A European Commission delegation met on Tuesday with Environmental Protection Agency Administrator Christine Todd Whitman and White House aides to express its concern about Bush's decision last week to abandon the Kyoto treaty.
EC "REALLY UPSET"
"We're really upset with that decision," said an EC source, speaking on condition of anonymity. "What we would like to do is to still convince the United States not to neglect the Kyoto protocol."
The Bush administration contends that the cost of curbing emissions from coal-burning power plants and cars is too great a burden on the U.S. economy. The pact is also unfair, administration officials say, because it does not hold developing nations such as India and China to strict emissions standards.

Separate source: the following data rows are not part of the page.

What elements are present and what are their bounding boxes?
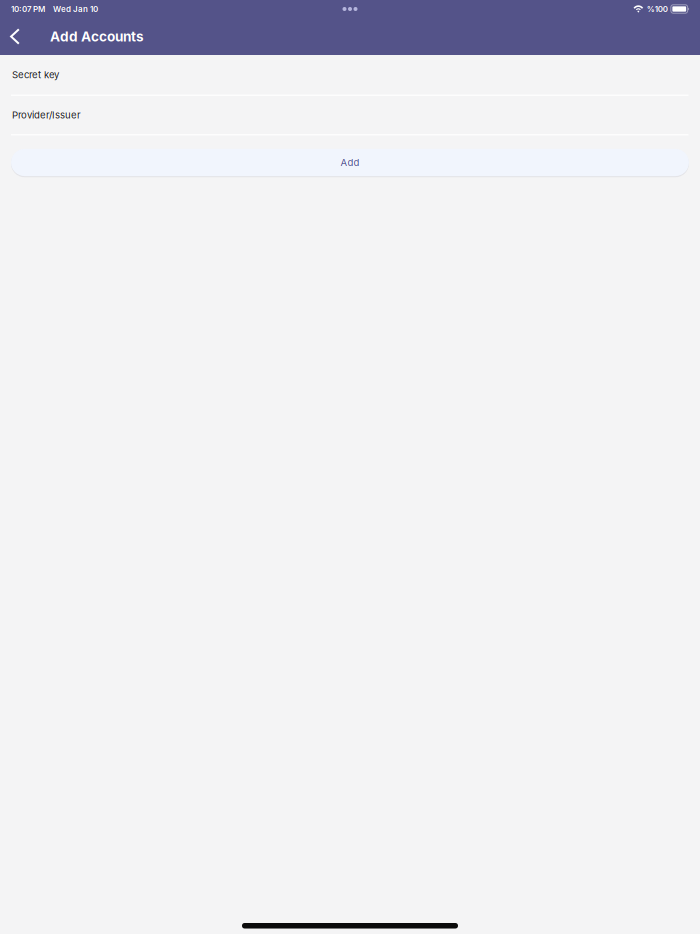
button[interactable]: Secret key — [0, 55, 700, 96]
staticText: Wed Jan 10 — [53, 4, 98, 14]
staticText: %100 — [647, 4, 668, 14]
button[interactable]: Back — [1, 18, 29, 55]
button[interactable]: Add — [11, 148, 689, 177]
staticText: 10:07 PM — [11, 4, 45, 14]
staticText: Add — [340, 157, 360, 168]
staticText: Add Accounts — [50, 28, 144, 45]
staticText: Provider/Issuer — [12, 109, 81, 121]
button[interactable]: Provider/Issuer — [0, 96, 700, 135]
staticText: Secret key — [12, 69, 59, 81]
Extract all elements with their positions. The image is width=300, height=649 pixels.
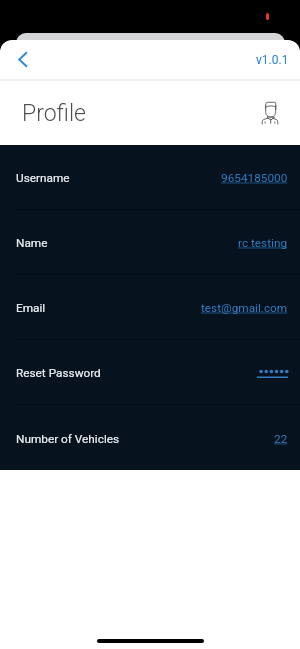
button[interactable]: Back [0, 40, 45, 79]
staticText: rc testing [238, 236, 288, 250]
button[interactable]: Username [0, 145, 300, 210]
staticText: Reset Password [16, 366, 101, 380]
button[interactable]: v1.0.1 [246, 45, 300, 75]
button[interactable]: Number of Vehicles [0, 405, 300, 470]
button[interactable]: Account [262, 102, 278, 124]
button[interactable]: Email [0, 275, 300, 340]
button[interactable]: Reset Password [0, 340, 300, 405]
staticText: Name [16, 236, 48, 250]
staticText: 22 [274, 432, 288, 446]
staticText: test@gmail.com [201, 301, 288, 315]
staticText: Email [16, 301, 46, 315]
staticText: v1.0.1 [256, 53, 289, 67]
button[interactable]: Name [0, 210, 300, 275]
staticText: Profile [22, 100, 86, 127]
staticText: Number of Vehicles [16, 432, 120, 446]
staticText: 9654185000 [221, 171, 288, 185]
staticText: Username [16, 171, 70, 185]
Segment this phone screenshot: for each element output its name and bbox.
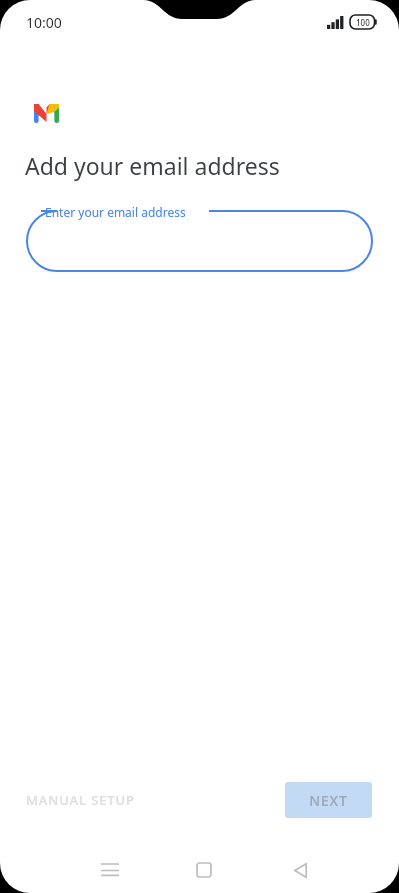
button[interactable]: Recent apps — [86, 847, 134, 893]
staticText: 10:00 — [26, 13, 62, 32]
button[interactable]: Back — [276, 847, 324, 893]
staticText: NEXT — [309, 791, 348, 810]
staticText: 100 — [356, 17, 370, 28]
button[interactable]: NEXT — [285, 782, 372, 818]
staticText: Add your email address — [25, 150, 280, 181]
button[interactable]: Home — [180, 847, 228, 893]
staticText: Enter your email address — [45, 204, 186, 220]
button[interactable]: Enter your email address — [0, 200, 399, 272]
staticText: MANUAL SETUP — [26, 791, 135, 809]
button[interactable]: MANUAL SETUP — [16, 783, 145, 817]
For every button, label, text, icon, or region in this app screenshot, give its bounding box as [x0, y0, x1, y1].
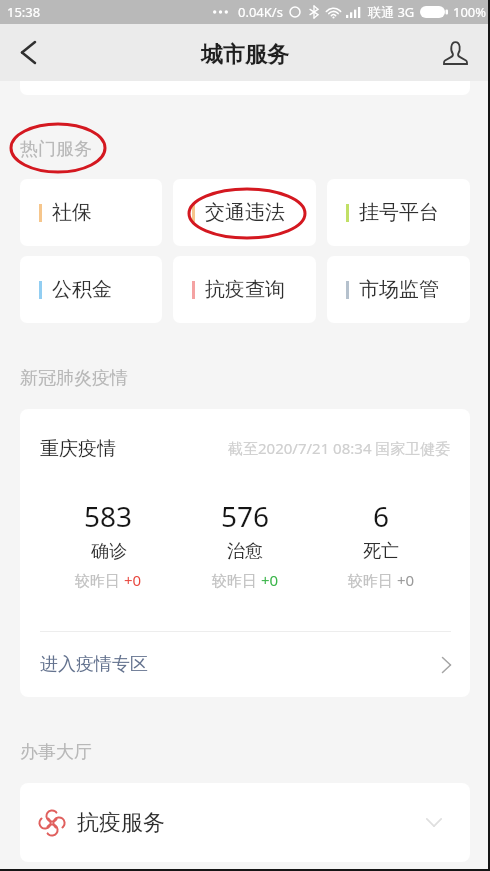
staticText: 治愈 [227, 540, 263, 563]
button[interactable]: Profile [427, 24, 483, 81]
staticText: 公积金 [52, 277, 112, 302]
staticText: 死亡 [363, 540, 399, 563]
button[interactable]: 市场监管 [327, 256, 470, 323]
staticText: 确诊 [91, 540, 127, 563]
staticText: 6 [373, 497, 390, 535]
staticText: 0.04K/s [238, 3, 283, 21]
staticText: 社保 [52, 200, 92, 225]
staticText: 热门服务 [20, 138, 92, 161]
button[interactable]: 交通违法 [173, 179, 316, 246]
staticText: 进入疫情专区 [40, 653, 148, 676]
button[interactable]: Back [0, 24, 56, 81]
staticText: 较昨日 +0 [212, 570, 279, 590]
staticText: 较昨日 +0 [348, 570, 415, 590]
staticText: 城市服务 [201, 41, 289, 69]
button[interactable]: 挂号平台 [327, 179, 470, 246]
staticText: 较昨日 +0 [75, 570, 142, 590]
staticText: 576 [221, 497, 270, 535]
staticText: 办事大厅 [20, 741, 92, 764]
staticText: 新冠肺炎疫情 [20, 367, 128, 390]
staticText: 市场监管 [359, 277, 439, 302]
staticText: 100% [453, 3, 487, 21]
staticText: 583 [84, 497, 133, 535]
button[interactable]: 公积金 [20, 256, 162, 323]
staticText: 挂号平台 [359, 200, 439, 225]
staticText: 截至2020/7/21 08:34 国家卫健委 [228, 438, 451, 458]
staticText: 重庆疫情 [40, 437, 116, 461]
button[interactable]: 抗疫查询 [173, 256, 316, 323]
staticText: 15:38 [7, 3, 41, 21]
button[interactable]: 进入疫情专区 [20, 632, 470, 697]
staticText: 抗疫查询 [205, 277, 285, 302]
staticText: 交通违法 [205, 200, 285, 225]
button[interactable]: 社保 [20, 179, 162, 246]
staticText: 抗疫服务 [77, 809, 165, 837]
button[interactable]: 抗疫服务 [20, 783, 470, 862]
staticText: 联通 3G [368, 3, 415, 21]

"The claim that this could jeopardize the U.S. economy is a bit of a strange argument because the fight against climate change can be a boon for new technology and that is good for the economy," the EC source added.
The Kyoto treaty is due to take effect next year after at least half of the 110 nations which signed the treaty ratify it. The pact aims to cut carbon dioxide emissions by an average 5.2 percent from 1990 levels by 2012.
Europe will "will stick to our commitments," the source said. "We, the industrialized countries, have the main responsibility for this and must show the way for other countries."
In Berlin, Germany's environment minister said Tuesday that Washington should not block the Kyoto treaty even if it no longer agrees with it. Germany is hosting a United Nations-backed meeting this summer to map out how the Kyoto pact can be implemented.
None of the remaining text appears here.